Abstract Objectives This study aimed to present a new approach of thorough preclinical testing of a novel left atrial appendage (LAA) occluder device. Background The development of a safe and effective LAA occluder has been shown to be challenging. Methods The novel OMEGATM LAA occluder (Eclipse Medical, Ireland) was tested in a porcine model and three‐dimensional (3D) human LAA models – this as a prelude to its first‐in‐human use. Results In a first series of in‐vivo experiments, the OMEGATM LAA occluder was shown to have a satisfactory device biocompatibility in a porcine model.

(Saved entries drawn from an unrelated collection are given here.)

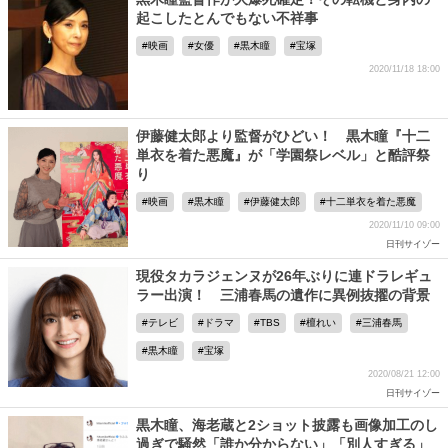
起こしたとんでもない不祥事
映画
女優
黒木瞳
宝塚
2020/11/18 18:00
伊藤健太郎より監督がひどい！ 黒木瞳『十二
単衣を着た悪魔』が「学園祭レベル」と酷評祭
り
映画
黒木瞳
伊藤健太郎
十二単衣を着た悪魔
2020/11/10 09:00
日刊サイゾー
現役タカラジェンヌが26年ぶりに連ドラレギュ
ラー出演！ 三浦春馬の遺作に異例抜擢の背景
テレビ
ドラマ
TBS
檀れい
三浦春馬
黒木瞳
宝塚
2020/08/21 12:00
日刊サイゾー
黒木瞳、海老蔵と2ショット披露も画像加工のし
過ぎで騒然「誰か分からない」「別人すぎる」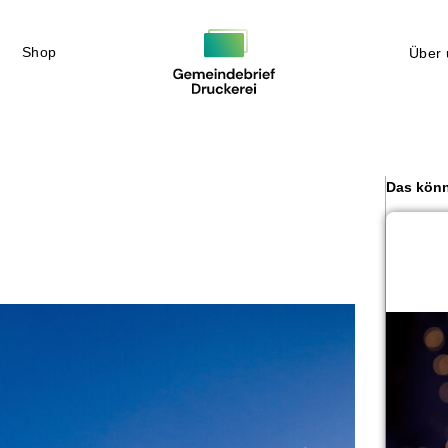
Shop
Über 
Das könn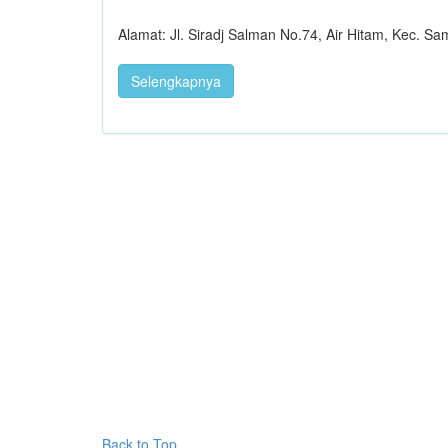
Alamat: Jl. Siradj Salman No.74, Air Hitam, Kec. 
Selengkapnya
Back to Top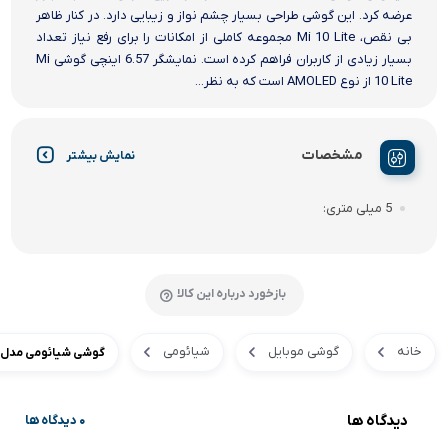
عرضه کرد. این گوشی طراحی بسیار چشم نواز و زیبایی دارد. در کنار ظاهر
بی نقص، Mi 10 Lite مجموعه کاملی از امکانات را برای رفع نیاز تعداد
بسیار زیادی از کاربران فراهم کرده است. نمایشگر 6.57 اینچی گوشی Mi
10 Lite از نوع AMOLED است که به نظر...
مشخصات
نمایش بیشتر
5 میلی متری
بازخورد درباره این کالا
خانه
گوشی موبایل
شیائومی
گوشی شیائومی مدل Mi 10 Lite 5G ظرفیت 64GB 6GB RAM
دیدگاه ها
0 دیدگاه ها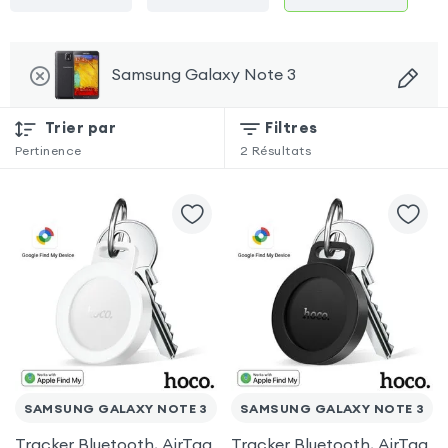
Samsung Galaxy Note 3
Trier par
Filtres
Pertinence
2
Résultats
SAMSUNG GALAXY NOTE 3
SAMSUNG GALAXY NOTE 3
Tracker Bluetooth, AirTag
Tracker Bluetooth, AirTag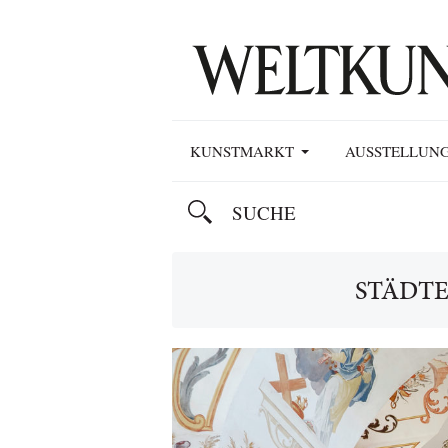
KUNSTMARKT
AUSSTELLUN
STÄDT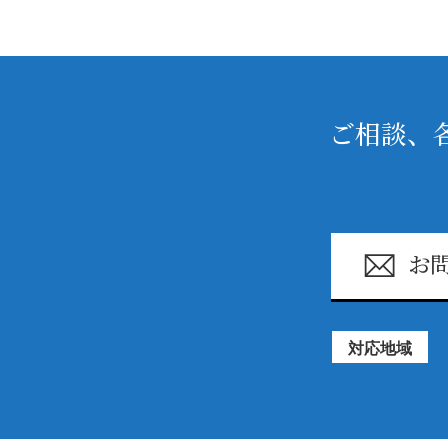
ご相談、
お
対応地域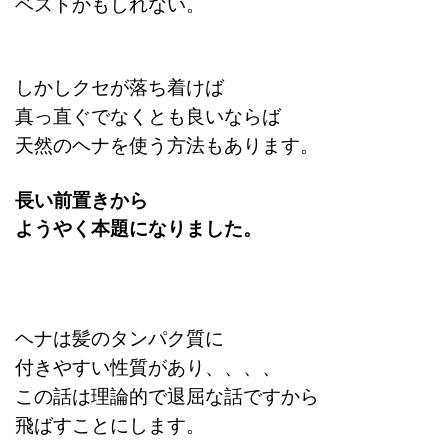
ベストかもしれない。
しかし
クセが落ち着けば
真っ直ぐでなくとも良いならば
天然のヘナを使う方法もあります。
長い前置きから
ようやく本題になりました。
ヘナは髪のタンパク質に
付きやすい性質があり、、、、
この話は
理論的で退屈な話ですから
飛ばすことにします。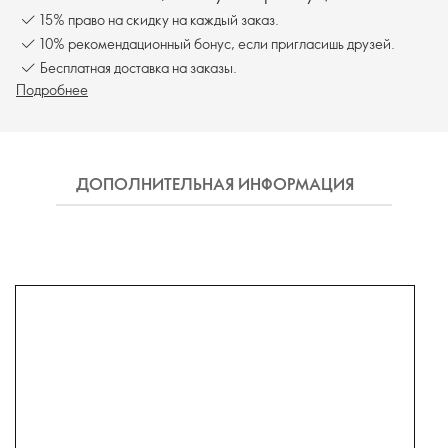
15% право на скидку на каждый заказ.
10% рекомендационный бонус, если пригласишь друзей.
Бесплатная доставка на заказы.
Подробнее
ДОПОЛНИТЕЛЬНАЯ ИНФОРМАЦИЯ
СОСТ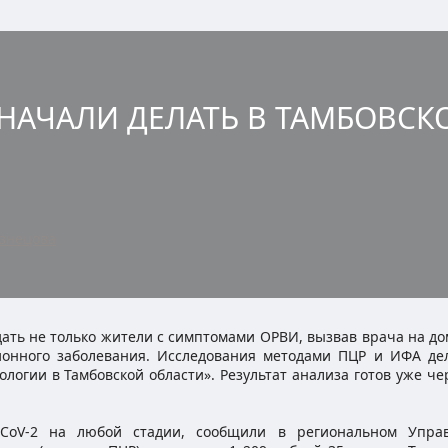
9 НАЧАЛИ ДЕЛАТЬ В ТАМБОВС
узнецова
дать не только жители с симптомами ОРВИ, вызвав врача на до
онного заболевания. Исследования методами ПЦР и ИФА де
огии в Тамбовской области». Результат анализа готов уже че
-CoV-2 на любой стадии, сообщили в региональном Упра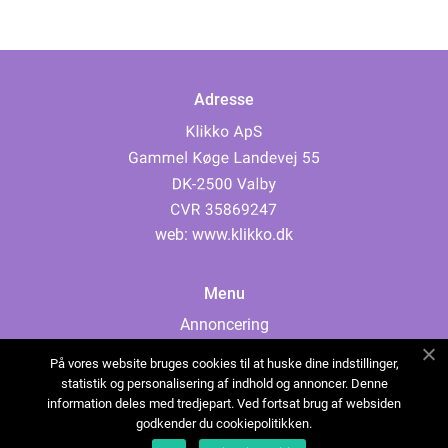
Adresse
web:
www.klikko.dk
Menu
Annoncering
Om os
På vores website bruges cookies til at huske dine indstillinger,
Cookies
statistik og personalisering af indhold og annoncer. Denne
information deles med tredjepart. Ved fortsat brug af websiden
Kontakt os
godkender du cookiepolitikken.
Sitemap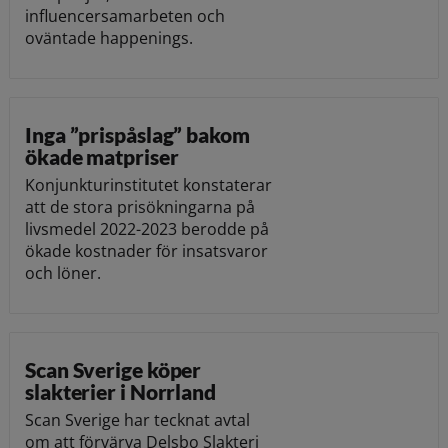
influencersamarbeten och
oväntade happenings.
Inga ”prispåslag” bakom
ökade matpriser
Konjunkturinstitutet konstaterar
att de stora prisökningarna på
livsmedel 2022-2023 berodde på
ökade kostnader för insatsvaror
och löner.
Scan Sverige köper
slakterier i Norrland
Scan Sverige har tecknat avtal
om att förvärva Delsbo Slakteri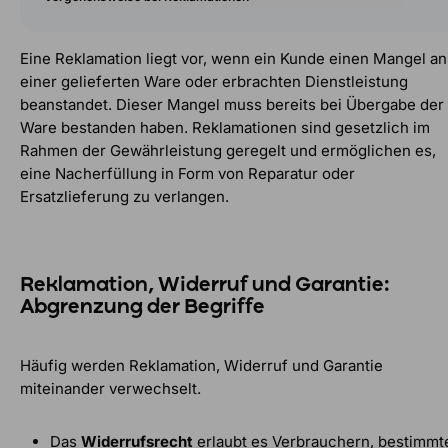
Eine Reklamation liegt vor, wenn ein Kunde einen Mangel an
einer gelieferten Ware oder erbrachten Dienstleistung
beanstandet. Dieser Mangel muss bereits bei Übergabe der
Ware bestanden haben. Reklamationen sind gesetzlich im
Rahmen der Gewährleistung geregelt und ermöglichen es,
eine Nacherfüllung in Form von Reparatur oder
Ersatzlieferung zu verlangen.
Reklamation, Widerruf und Garantie:
Abgrenzung der Begriffe
Häufig werden Reklamation, Widerruf und Garantie
miteinander verwechselt.
Das
Widerrufsrecht
erlaubt es Verbrauchern, bestimmt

The design of the OMEGATM device was further refined and optimized following three more series of in‐vivo experiments. The second generation OMEGATM device was designed with thinner wires, leading to a profile reduction. Based on in‐vitro testing of different OMEGATM device sizes implanted at different depths in human three‐dimensional (3D) LAA models, it could be determined that (1) the landing zone should be measured at a median depth of 12 mm from the LAA ostium; (2) the distal self‐retaining inverted cup should have 10%‐25% compression to minimize device embolization risk; and (3) the disc should be slightly inverted, i.e. pulled into the LAA, to promote complete LAA occlusion. The combined in‐vivo and in‐vitro testing resulted in an optimized pre‐procedural planning of the first‐in‐human case treated with the OMEGATM device. Conclusions This series of carefully planned in‐vivo and in‐vitro experiments allowed demonstration of the safety and efficacy of the OMEGATM LAA occluder. This approach of thorough preclinical testing of medical devices may reduce the risk of complications in first‐in‐human cases and may become the standard approach for device development and preclinical testing in the future.